What the exercise asks: Only the lines from the one containing "Precio de venta" to the end of the records belong in the answer; repeat them exactly and drop the pictures.

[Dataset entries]
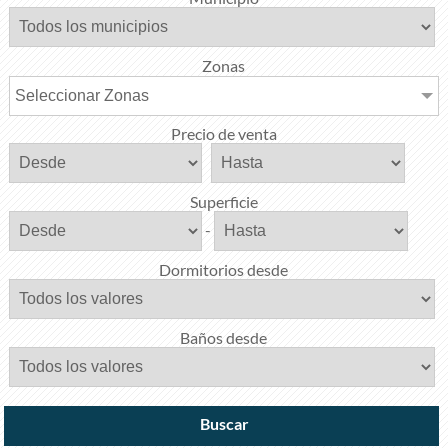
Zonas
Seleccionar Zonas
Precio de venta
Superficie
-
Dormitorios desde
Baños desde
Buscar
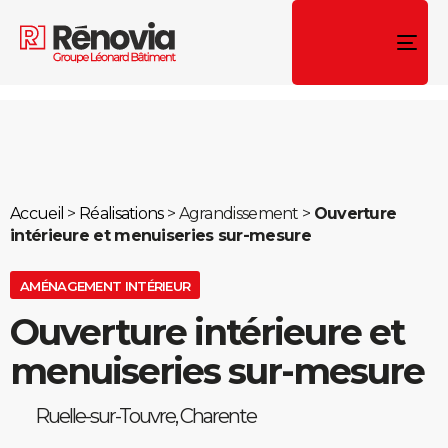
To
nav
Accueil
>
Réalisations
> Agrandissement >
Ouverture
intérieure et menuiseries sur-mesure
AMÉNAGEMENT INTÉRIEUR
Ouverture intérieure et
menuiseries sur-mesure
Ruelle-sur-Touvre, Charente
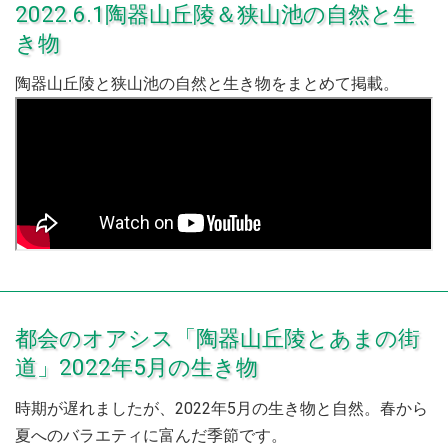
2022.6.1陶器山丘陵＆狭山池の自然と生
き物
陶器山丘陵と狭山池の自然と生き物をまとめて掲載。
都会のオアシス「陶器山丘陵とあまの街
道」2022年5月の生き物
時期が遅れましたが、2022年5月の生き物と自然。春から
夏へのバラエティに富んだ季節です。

Response below:
Precio de venta
Superficie
-
Dormitorios desde
Baños desde
Buscar
To
nav
Accueil
>
Réalisations
> Agrandissement >
Ouverture
intérieure et menuiseries sur-mesure
AMÉNAGEMENT INTÉRIEUR
Ouverture intérieure et
menuiseries sur-mesure
Ruelle-sur-Touvre, Charente
2022.6.1陶器山丘陵＆狭山池の自然と生
き物
陶器山丘陵と狭山池の自然と生き物をまとめて掲載。
都会のオアシス「陶器山丘陵とあまの街
道」2022年5月の生き物
時期が遅れましたが、2022年5月の生き物と自然。春から
夏へのバラエティに富んだ季節です。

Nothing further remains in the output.